Sunday, September 22, 2019

Hati-hati bernazar. Santapan Harian. Rabu, 13 Mei 2015

Kenapa nazar laki-laki dan perempuan dibedakan secara ekstrem? Ada pesan yang sangat kuat bahwa seorang perempuan bergantung pada laki-laki, entah itu ayahnya atau suaminya. Pengecualian atas hal ini hanya berlaku pada janda dan perempuan yang diceraikan. Kita perlu ingat bahwa aturan ini berasal dari masa yang sangat berbeda dengan masa kita sekarang ini.
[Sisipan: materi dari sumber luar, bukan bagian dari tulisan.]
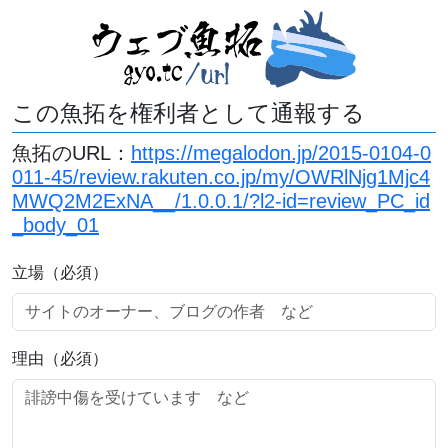
この魚拓を権利者として通報する
魚拓のURL：
https://megalodon.jp/2015-0104-0
011-45/review.rakuten.co.jp/my/OWRlNjg1Mjc4
MWQ2M2ExNA__/1.0.0.1/?l2-id=review_PC_id
_body_01
立場（必須）
理由（必須）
Seorang laki-laki dewasa pada masa itu bertindak sebagai pribadi independen, sehingga ia leluasa mengucapkan sebuah nazar. Masyarakat - juga Tuhan, dalam hal ini - akan menganggap serius nazar tersebut. Maka, ia wajib menepatinya. Oleh karena itu, seorang laki-laki harus berpikir baik-baik apa yang akan dia ucapkan, jangan sembarangan berujar. Satu contoh tragis dalam hal bernazar secara sembarangan, kita jumpai pada kisah Yefta (Hak. 11:29-40).

Sementara itu, perempuan tidak memiliki kebebasan maupun kedudukan sosial yang sama dengan laki-laki pada masa itu. Perempuan tidak mempunyai akses terhadap sumber penghidupan dan kepemilikan aset. Secara sosial dan legal, posisi dan status mereka pun berbeda. Dalam kondisi demikian, bisa jadi seorang perempuan tidak mempunyai kapasitas untuk memenuhi nazarnya sendiri. Konsekuensi dari nazar yang dia ucapkan mungkin sekali akan menjadi tanggung jawab dari laki-laki terdekat yang menjadi penanggungjawabnya, entah itu ayah atau suaminya. Itulah alasan di balik perbedaan aturan bernazar ini. Bagi laki-laki yang menanggung perempuan, ia jadi memiliki kewajiban ekstra untuk mencermati arti dan konsekuensi nazar itu karena Tuhan tetap memandang setiap nazar dengan serius sehingga jika nazar itu tidak dibatalkan dalam waktu yang ditentukan, nazar itu tetap berlaku secara penuh sebagaimana nazar yang diucapkan laki-laki.

Aturan ini merupakan peringatan bagi kita untuk berhati-hati dengan perkataan kita. Jangan sembarangan berucap. Pertimbangkan baik-baik ikrar atau janji yang kita ucapkan di hadapan Tuhan. Yakinkan diri bahwa Anda sanggup menepatinya.